Egypt jails men over 'gay wedding'
An Egyptian court has jailed eight men for three years for "inciting debauchery" following their appearance in an alleged same-sex wedding party on a Nile boat.
The internet video shows two men exchanging rings and embracing among cheering friends. The eight were detained in September when a statement from the office of Egypt's chief prosecutor said the video clip was "shameful to God" and "offensive to public morals".
Egypt is a conservative majority Muslim country with a sizeable minority of Christians.
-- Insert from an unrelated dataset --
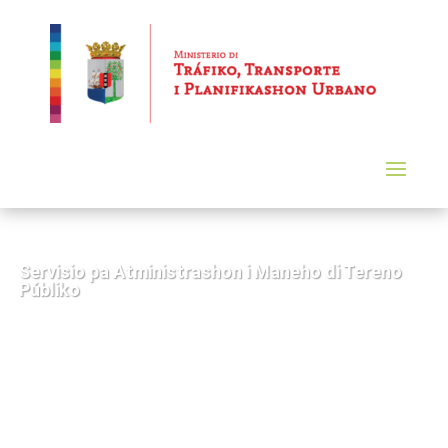
Servisio pa Atministrashon i Maneho di Tereno
Públiko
Homosexuality is a social taboo for both communities and only in recent years fiction and films have included gay characters.
Consensual same-sex relations are not explicitly banned but other laws have been used to imprison gay men in recent years, including "debauchery" or "shameless public acts." Same-sex marriage is unheard of in Egypt.
Saturday's verdict is the latest in a crackdown by authorities against gays and atheists. The campaign also targets liberal and pro-democracy activists and violators of a draconian law on street protests.
New York-based Human Rights Watch said in September that Egyptian authorities have repeatedly arrested and tortured men suspected of consensual gay conduct.
In April, four men were convicted and sentenced to eight years in prison for "debauchery" after allegedly holding parties that involved homosexual acts and where women's clothing and makeup were found.